Slovakia is ranked 129th out of 178 countries in the Satisfaction with Life Index. According to the World Values Survey (2005), Slovaks were among the least happy people in the world, trailing only Russians, Belarussians, Ukrainians, and Bulgarians.
Martina Hingis (born 1980) is a tennis champion and former World No. 1 who has won five Grand Slam singles titles and nine Grand Slam women's doubles titles. She was born in Slovakia to a Slovak father and a Czech mother.
Adriana Sklenaríková (born in 1971), better known in many countries under her married name Adriana Karembeu, was born in Slovakia to a Slovak mother and a Czech father.

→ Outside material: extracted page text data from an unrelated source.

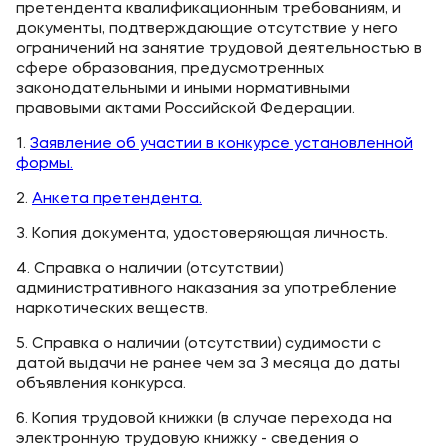
претендента квалификационным требованиям, и
документы, подтверждающие отсутствие у него
Мы в соцсетях
ограничений на занятие трудовой деятельностью в
сфере образования, предусмотренных
законодательными и иными нормативными
правовыми актами Российской Федерации.
1.
Заявление об участии в конкурсе установленной
Подобрать программу
формы.
2.
Анкета претендента.
3. Копия документа, удостоверяющая личность.
4. Справка о наличии (отсутствии)
административного наказания за употребление
наркотических веществ.
5. Справка о наличии (отсутствии) судимости с
датой выдачи не ранее чем за 3 месяца до даты
объявления конкурса.
6. Копия трудовой книжки (в случае перехода на
электронную трудовую книжку - сведения о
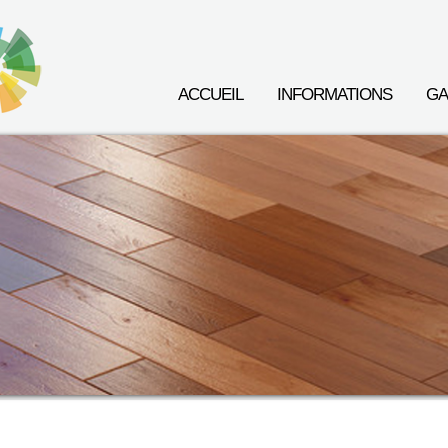
ACCUEIL
INFORMATIONS
GA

Andy Warhol (1928-1987), whose parents immigrated from Miková in north-eastern Slovakia, is probably the most famous American of Slovak descent.

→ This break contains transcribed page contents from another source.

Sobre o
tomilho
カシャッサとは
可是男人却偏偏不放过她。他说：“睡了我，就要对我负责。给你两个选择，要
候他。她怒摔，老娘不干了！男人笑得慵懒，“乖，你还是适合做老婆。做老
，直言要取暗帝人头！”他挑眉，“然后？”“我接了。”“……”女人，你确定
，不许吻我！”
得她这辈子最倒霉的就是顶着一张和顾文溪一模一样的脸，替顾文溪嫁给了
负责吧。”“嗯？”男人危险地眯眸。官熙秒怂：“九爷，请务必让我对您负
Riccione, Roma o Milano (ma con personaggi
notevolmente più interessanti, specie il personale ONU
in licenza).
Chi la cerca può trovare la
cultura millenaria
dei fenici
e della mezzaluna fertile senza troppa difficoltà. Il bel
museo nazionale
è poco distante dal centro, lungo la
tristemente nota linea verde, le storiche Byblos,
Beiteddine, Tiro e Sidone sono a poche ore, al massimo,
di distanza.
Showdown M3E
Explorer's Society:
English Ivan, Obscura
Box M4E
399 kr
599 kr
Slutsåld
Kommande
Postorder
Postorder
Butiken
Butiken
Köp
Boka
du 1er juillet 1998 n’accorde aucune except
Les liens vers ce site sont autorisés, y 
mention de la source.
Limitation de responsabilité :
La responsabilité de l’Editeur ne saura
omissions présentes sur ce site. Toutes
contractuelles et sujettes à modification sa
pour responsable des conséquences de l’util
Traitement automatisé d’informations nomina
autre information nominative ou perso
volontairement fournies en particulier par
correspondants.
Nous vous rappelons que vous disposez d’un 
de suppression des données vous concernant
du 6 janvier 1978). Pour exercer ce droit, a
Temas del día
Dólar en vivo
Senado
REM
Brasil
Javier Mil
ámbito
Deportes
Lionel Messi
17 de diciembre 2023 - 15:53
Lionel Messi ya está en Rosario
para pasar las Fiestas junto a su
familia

For 2007, the Slovak economy is expected to grow at the third fastest rate in the EU-27 (after Latvia and Estonia).
The GDP per capita in Bratislava (the capital) is three times that of the country's poorest provinces. In fact, it is 30% higher than the EU average and ranks second in Eastern Europe only to Prague.
Only 5% of all working women in Slovakia work part-time.
Slovakia had the highest unemployment rate in the EU (10.8%) in 2006, though it had been steadily declining since 2001, when it peaked at 19.2%. Inflation also fell sharply, from 12.0% in 2000 to 2.5% in 2007.
On January 1, 2009, Slovakia became the second country from the former Communist bloc to adopt the Euro as its currency.
Štefan Banič (1870-1941) invented and patented the first actively used parachute in 1913.